Across the records below, count the lines that contain "Price" and write down only the count.

→ **EXERCISE INPUTS**:
=== Begin Enclosure ===

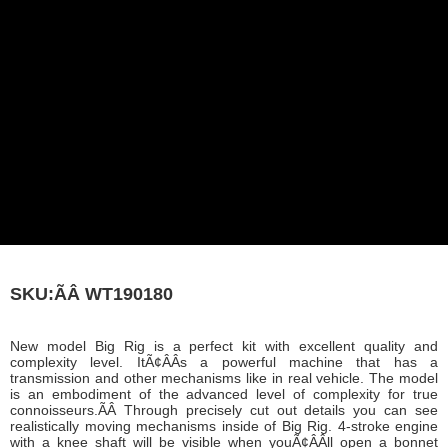
SKU:ÃÂ
WT190180
New model Big Rig is a perfect kit with excellent quality and
complexity level. ItÃ¢ÂÂs a powerful machine that has a
transmission and other mechanisms like in real vehicle. The model
is an embodiment of the advanced level of complexity for true
connoisseurs.ÃÂ Through precisely cut out details you can see
realistically moving mechanisms inside of Big Rig. 4-stroke engine
with a knee shaft will be visible when youÃ¢ÂÂll open a bonnet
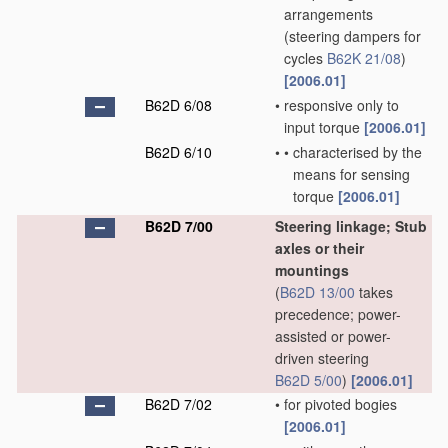
arrangements
(steering dampers for
cycles
B62K 21/08
)
[2006.01]
B62D 6/08
•
responsive only to
input torque
[2006.01]
B62D 6/10
•
•
characterised by the
means for sensing
torque
[2006.01]
B62D 7/00
Steering linkage; Stub
axles or their
mountings
(
B62D 13/00
takes
precedence; power-
assisted or power-
driven steering
B62D 5/00
)
[2006.01]
B62D 7/02
•
for pivoted bogies
[2006.01]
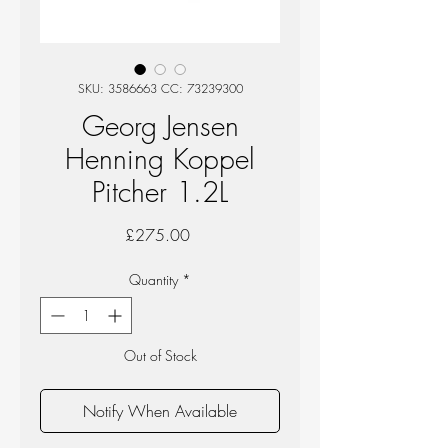
SKU: 3586663 CC: 73239300
Georg Jensen
Henning Koppel
Pitcher 1.2L
Price
£275.00
Quantity
*
Out of Stock
Notify When Available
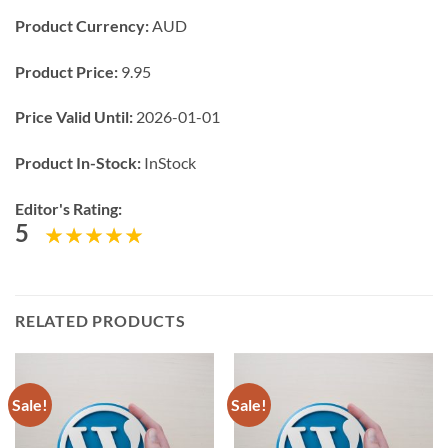
Product Currency:
AUD
Product Price:
9.95
Price Valid Until:
2026-01-01
Product In-Stock:
InStock
Editor's Rating:
5
RELATED PRODUCTS
Sale!
Sale!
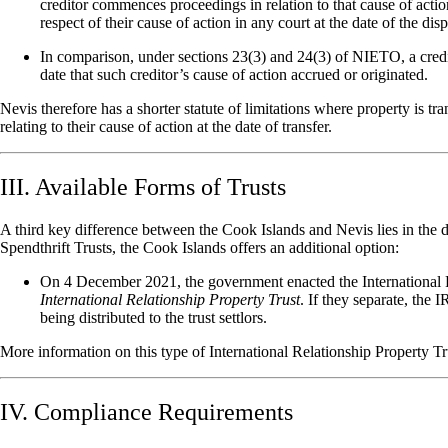
creditor commences proceedings in relation to that cause of acti
respect of their cause of action in any court at the date of the disp
In comparison, under sections 23(3) and 24(3) of NIETO, a credit
date that such creditor’s cause of action accrued or originated.
Nevis therefore has a shorter statute of limitations where property is tr
relating to their cause of action at the date of transfer.
III. Available Forms of Trusts
A third key difference between the Cook Islands and Nevis lies in the dif
Spendthrift Trusts, the Cook Islands offers an additional option:
On 4 December 2021, the government enacted the
International
International Relationship Property Trust
. If they separate, the 
being distributed to the trust settlors.
More information on this type of International Relationship Property Tr
IV. Compliance Requirements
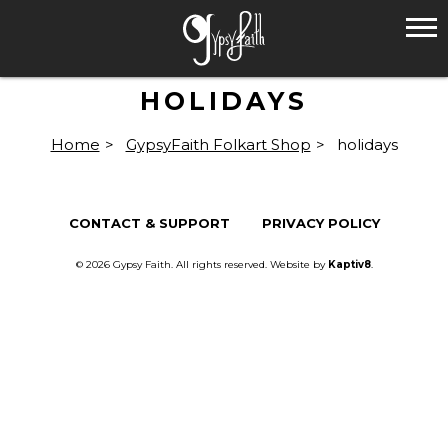
HOLIDAYS
Home
>
GypsyFaith Folkart Shop
>
holidays
CONTACT & SUPPORT
PRIVACY POLICY
© 2026 Gypsy Faith. All rights reserved. Website by
Kaptiv8
.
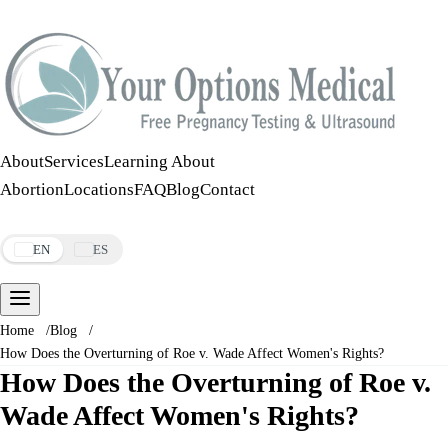
Call:
508-978-2649
·
Text:
508-978-2649
About
Services
Learning About
Abortion
Locations
FAQ
Blog
Contact
Make an Appointment
EN
ES
Home
/
Blog
/
How Does the Overturning of Roe v. Wade Affect Women's Rights?
How Does the Overturning of Roe v.
Wade Affect Women's Rights?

=== End Enclosure ===

→ **RESULT OF THE EXERCISE**:
3